WHAT IS NEEDED
Tell me how many lines in the data include "Número", and keep the reply to that number.
───── EXTRACTED MATERIAL
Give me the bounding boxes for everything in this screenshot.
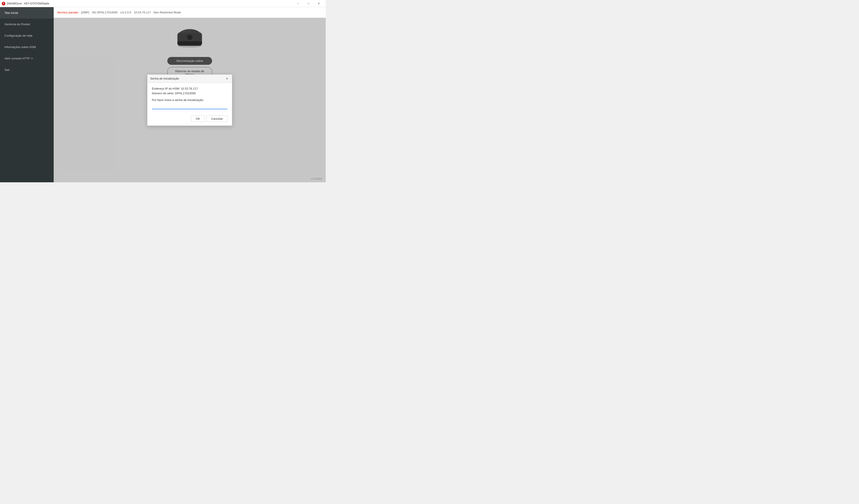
title-bar: D DINAMOcon - KEY-STATION\Nadia ─ □ ✕ (0, 0, 326, 7)
modal-actions: OK Cancelar (147, 113, 232, 126)
maximize-button[interactable]: □ (303, 0, 314, 7)
top-bar: Serviço parado (DMP) NS DPHL17010000 v.5… (54, 7, 326, 18)
modal-close-button[interactable]: ✕ (225, 76, 229, 81)
app-icon: D (2, 2, 5, 5)
sidebar-item-info-hsm[interactable]: Informações sobre HSM (0, 41, 54, 53)
service-status: Serviço parado (57, 11, 78, 14)
sidebar-item-sair[interactable]: Sair (0, 64, 54, 76)
serial-display: NS DPHL17010000 (92, 11, 118, 14)
sidebar-item-abrir-console[interactable]: Abrir console HTTP ⧉ (0, 53, 54, 64)
sidebar-item-tela-inicial[interactable]: Tela Inicial (0, 7, 54, 18)
external-link-icon: ⧉ (31, 57, 33, 60)
ip-display: 10.53.76.117 (134, 11, 151, 14)
close-button[interactable]: ✕ (314, 0, 324, 7)
cancel-button[interactable]: Cancelar (207, 115, 227, 122)
password-input[interactable] (152, 104, 227, 109)
minimize-button[interactable]: ─ (293, 0, 303, 7)
modal-ip-line: Endereço IP do HSM: 10.53.76.117 (152, 86, 227, 91)
title-bar-text: DINAMOcon - KEY-STATION\Nadia (7, 2, 293, 5)
ok-button[interactable]: OK (191, 115, 205, 122)
mode-display: Non Restricted Mode (154, 11, 181, 14)
sidebar-item-config-rede[interactable]: Configuração de rede (0, 30, 54, 41)
main-content: Serviço parado (DMP) NS DPHL17010000 v.5… (54, 7, 326, 182)
sidebar-item-gerencia-pocket[interactable]: Gerência do Pocket (0, 18, 54, 30)
modal-info: Endereço IP do HSM: 10.53.76.117 Número … (152, 86, 227, 96)
modal-dialog: Senha de inicialização ✕ Endereço IP do … (147, 74, 232, 126)
sidebar: Tela Inicial Gerência do Pocket Configur… (0, 7, 54, 182)
title-bar-controls: ─ □ ✕ (293, 0, 324, 7)
modal-title: Senha de inicialização (150, 77, 179, 80)
device-type: (DMP) (81, 11, 89, 14)
version-info: v.5.2.0.0 (120, 11, 131, 14)
modal-titlebar: Senha de inicialização ✕ (147, 75, 232, 83)
modal-body: Endereço IP do HSM: 10.53.76.117 Número … (147, 83, 232, 113)
modal-serial-line: Número de série: DPHL17010000 (152, 91, 227, 96)
content-area: Sincronização online Retornar ao estado … (54, 18, 326, 182)
modal-input-label: Por favor insira a senha de inicializaçã… (152, 98, 227, 101)
app-container: Tela Inicial Gerência do Pocket Configur… (0, 7, 326, 182)
modal-overlay: Senha de inicialização ✕ Endereço IP do … (54, 18, 326, 182)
──────────
SOLVED PROBLEM
3